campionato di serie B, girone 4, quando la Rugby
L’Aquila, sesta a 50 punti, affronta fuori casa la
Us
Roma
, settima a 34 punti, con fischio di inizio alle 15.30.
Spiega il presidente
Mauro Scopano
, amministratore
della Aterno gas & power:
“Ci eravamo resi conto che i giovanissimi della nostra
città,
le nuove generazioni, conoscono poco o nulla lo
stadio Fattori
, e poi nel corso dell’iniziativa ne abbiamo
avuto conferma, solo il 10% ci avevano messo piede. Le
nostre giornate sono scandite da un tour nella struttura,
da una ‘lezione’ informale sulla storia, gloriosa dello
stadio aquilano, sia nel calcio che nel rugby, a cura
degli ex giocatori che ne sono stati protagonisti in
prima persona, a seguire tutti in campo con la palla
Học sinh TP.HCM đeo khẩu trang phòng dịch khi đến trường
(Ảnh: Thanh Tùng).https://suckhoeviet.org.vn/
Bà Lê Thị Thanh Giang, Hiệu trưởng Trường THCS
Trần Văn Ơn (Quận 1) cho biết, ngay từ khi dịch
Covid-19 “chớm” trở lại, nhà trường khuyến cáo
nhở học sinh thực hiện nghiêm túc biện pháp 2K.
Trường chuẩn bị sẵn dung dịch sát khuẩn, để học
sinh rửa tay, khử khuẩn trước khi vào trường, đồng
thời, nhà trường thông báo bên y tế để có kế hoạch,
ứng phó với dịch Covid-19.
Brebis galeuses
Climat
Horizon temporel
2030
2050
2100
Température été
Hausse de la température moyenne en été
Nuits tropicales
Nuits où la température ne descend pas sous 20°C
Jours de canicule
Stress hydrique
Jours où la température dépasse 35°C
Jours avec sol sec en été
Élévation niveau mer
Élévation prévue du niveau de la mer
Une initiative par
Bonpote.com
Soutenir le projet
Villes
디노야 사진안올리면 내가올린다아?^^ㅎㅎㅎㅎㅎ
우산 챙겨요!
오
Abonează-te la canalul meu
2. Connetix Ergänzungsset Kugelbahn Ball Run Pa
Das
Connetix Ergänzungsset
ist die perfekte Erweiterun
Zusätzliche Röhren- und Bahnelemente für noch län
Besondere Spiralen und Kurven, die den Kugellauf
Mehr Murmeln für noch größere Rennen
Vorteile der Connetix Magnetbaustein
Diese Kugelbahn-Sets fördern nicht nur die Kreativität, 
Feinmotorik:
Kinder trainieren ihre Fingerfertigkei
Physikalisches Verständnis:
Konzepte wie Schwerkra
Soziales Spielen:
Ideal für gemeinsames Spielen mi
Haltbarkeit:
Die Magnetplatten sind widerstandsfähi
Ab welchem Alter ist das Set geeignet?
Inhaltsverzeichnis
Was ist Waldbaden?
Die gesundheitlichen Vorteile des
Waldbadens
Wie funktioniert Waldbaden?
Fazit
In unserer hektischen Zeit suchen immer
——
Write out the listing again. Keep every character the same.

campionato di serie B, girone 4, quando la Rugby
L’Aquila, sesta a 50 punti, affronta fuori casa la
Us
Roma
, settima a 34 punti, con fischio di inizio alle 15.30.
Spiega il presidente
Mauro Scopano
, amministratore
della Aterno gas & power:
“Ci eravamo resi conto che i giovanissimi della nostra
città,
le nuove generazioni, conoscono poco o nulla lo
stadio Fattori
, e poi nel corso dell’iniziativa ne abbiamo
avuto conferma, solo il 10% ci avevano messo piede. Le
nostre giornate sono scandite da un tour nella struttura,
da una ‘lezione’ informale sulla storia, gloriosa dello
stadio aquilano, sia nel calcio che nel rugby, a cura
degli ex giocatori che ne sono stati protagonisti in
prima persona, a seguire tutti in campo con la palla
Học sinh TP.HCM đeo khẩu trang phòng dịch khi đến trường
(Ảnh: Thanh Tùng).https://suckhoeviet.org.vn/
Bà Lê Thị Thanh Giang, Hiệu trưởng Trường THCS
Trần Văn Ơn (Quận 1) cho biết, ngay từ khi dịch
Covid-19 “chớm” trở lại, nhà trường khuyến cáo
nhở học sinh thực hiện nghiêm túc biện pháp 2K.
Trường chuẩn bị sẵn dung dịch sát khuẩn, để học
sinh rửa tay, khử khuẩn trước khi vào trường, đồng
thời, nhà trường thông báo bên y tế để có kế hoạch,
ứng phó với dịch Covid-19.
Brebis galeuses
Climat
Horizon temporel
2030
2050
2100
Température été
Hausse de la température moyenne en été
Nuits tropicales
Nuits où la température ne descend pas sous 20°C
Jours de canicule
Stress hydrique
Jours où la température dépasse 35°C
Jours avec sol sec en été
Élévation niveau mer
Élévation prévue du niveau de la mer
Une initiative par
Bonpote.com
Soutenir le projet
Villes
디노야 사진안올리면 내가올린다아?^^ㅎㅎㅎㅎㅎ
우산 챙겨요!
오
Abonează-te la canalul meu
2. Connetix Ergänzungsset Kugelbahn Ball Run Pa
Das
Connetix Ergänzungsset
ist die perfekte Erweiterun
Zusätzliche Röhren- und Bahnelemente für noch län
Besondere Spiralen und Kurven, die den Kugellauf
Mehr Murmeln für noch größere Rennen
Vorteile der Connetix Magnetbaustein
Diese Kugelbahn-Sets fördern nicht nur die Kreativität, 
Feinmotorik:
Kinder trainieren ihre Fingerfertigkei
Physikalisches Verständnis:
Konzepte wie Schwerkra
Soziales Spielen:
Ideal für gemeinsames Spielen mi
Haltbarkeit:
Die Magnetplatten sind widerstandsfähi
Ab welchem Alter ist das Set geeignet?
Inhaltsverzeichnis
Was ist Waldbaden?
Die gesundheitlichen Vorteile des
Waldbadens
Wie funktioniert Waldbaden?
Fazit
In unserer hektischen Zeit suchen immer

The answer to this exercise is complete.